@edkimmel/expo-audio-stream
v0.4.2
Published
Expo Play Audio Stream module
Downloads
11,427
Maintainers
Readme
@edkimmel/expo-audio-stream
Native audio recording and low-latency playback for Expo/React Native. Designed for real-time voice AI applications: microphone capture, chunked PCM playback, and a jitter-buffered native pipeline for streaming audio from AI backends.
Install
npx expo install @edkimmel/expo-audio-streamQuick Start
Microphone Recording
import { ExpoPlayAudioStream } from "@edkimmel/expo-audio-stream";
const { recordingResult, subscription } =
await ExpoPlayAudioStream.startMicrophone({
sampleRate: 16000,
channels: 1,
encoding: "pcm_16bit",
interval: 100,
onAudioStream: async (event) => {
// event.data: base64-encoded PCM chunk
// event.soundLevel: current mic level (dB)
// event.frequencyBands: { low, mid, high } (0–1) if configured
sendToBackend(event.data);
},
frequencyBandConfig: {
lowCrossoverHz: 300,
highCrossoverHz: 2000,
},
});
// Later:
await ExpoPlayAudioStream.stopMicrophone();
subscription?.remove();Chunked Playback (playSound)
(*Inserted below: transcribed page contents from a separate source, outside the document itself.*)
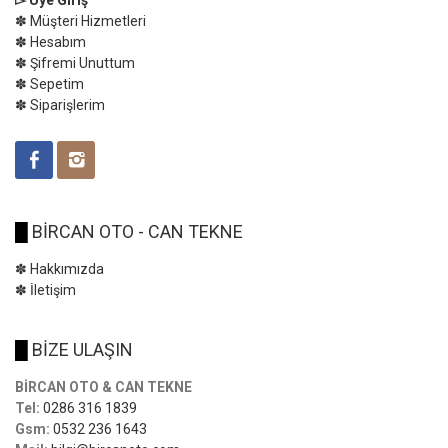
✽ Müşteri Hizmetleri
✽ Hesabım
✽ Şifremi Unuttum
✽ Sepetim
✽ Siparişlerim
█
BİRCAN OTO - CAN TEKNE
✽ Hakkımızda
✽ İletişim
█
BİZE ULAŞIN
BİRCAN OTO & CAN TEKNE
Tel:
0286 316 1839
Gsm:
0532 236 1643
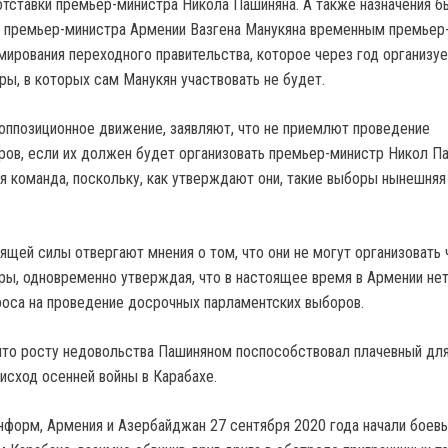
 отставки премьер-министра Никола Пашиняна. А также назначения 
 премьер-министра Армении Вазгена Манукяна временным премьер
ирования переходного правительства, которое через год организуе
ы, в которых сам Манукян участвовать не будет.
 оппозиционное движение, заявляют, что не приемлют проведение
ов, если их должен будет организовать премьер-министр Никол П
ая команда, поскольку, как утверждают они, такие выборы нынешняя
ящей силы отвергают мнения о том, что они не могут организовать 
ы, одновременно утверждая, что в настоящее время в Армении не
оса на проведение досрочных парламентских выборов.
что росту недовольства Пашиняном поспособствовал плачевный дл
исход осенней войны в Карабахе.
нформ, Армения и Азербайджан 27 сентября 2020 года начали боев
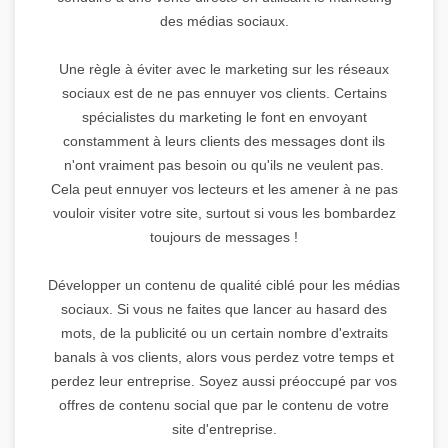
des médias sociaux.
Une règle à éviter avec le marketing sur les réseaux
sociaux est de ne pas ennuyer vos clients. Certains
spécialistes du marketing le font en envoyant
constamment à leurs clients des messages dont ils
n'ont vraiment pas besoin ou qu'ils ne veulent pas.
Cela peut ennuyer vos lecteurs et les amener à ne pas
vouloir visiter votre site, surtout si vous les bombardez
toujours de messages !
Développer un contenu de qualité ciblé pour les médias
sociaux. Si vous ne faites que lancer au hasard des
mots, de la publicité ou un certain nombre d'extraits
banals à vos clients, alors vous perdez votre temps et
perdez leur entreprise. Soyez aussi préoccupé par vos
offres de contenu social que par le contenu de votre
site d'entreprise.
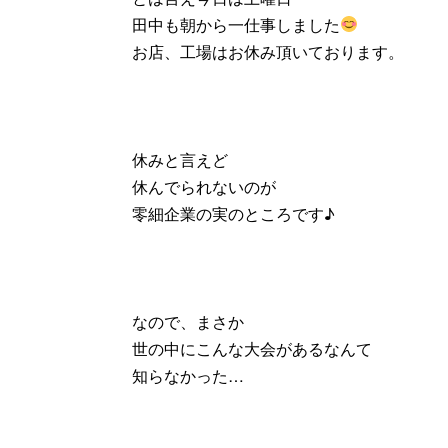
田中も朝から一仕事しました
お店、工場はお休み頂いております。
休みと言えど
休んでられないのが
零細企業の実のところです♪
なので、まさか
世の中にこんな大会があるなんて
知らなかった…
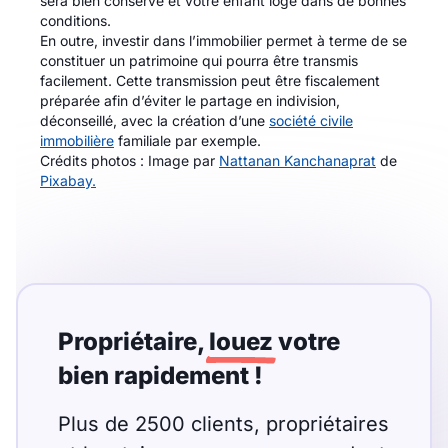
sera bien conservé et votre enfant logé dans de bonnes
conditions.
En outre, investir dans l’immobilier permet à terme de se
constituer un patrimoine qui pourra être transmis
facilement. Cette transmission peut être fiscalement
préparée afin d’éviter le partage en indivision,
déconseillé, avec la création d’une
société civile
immobilière
familiale par exemple.
Crédits photos : Image par
Nattanan Kanchanaprat
de
Pixabay.
Propriétaire,
louez
votre
bien rapidement !
Plus de 2500 clients, propriétaires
For playing base64-encoded PCM audio in a queue with turn management:
import {
ExpoPlayAudioStream,
EncodingTypes,
} from "@edkimmel/expo-audio-stream";
await ExpoPlayAudioStream.setSoundConfig({
sampleRate: 24000,
playbackMode: "conversation",
});
// Enqueue chunks as they arrive
await ExpoPlayAudioStream.playSound(
base64Chunk,
"turn-1",
EncodingTypes.PCM_S16LE
);
// Listen for playback completion
const sub = ExpoPlayAudioStream.subscribeToSoundChunkPlayed(async (e) => {
if (e.isFinal) console.log("Turn finished playing");
});Native Pipeline (recommended for AI voice streaming)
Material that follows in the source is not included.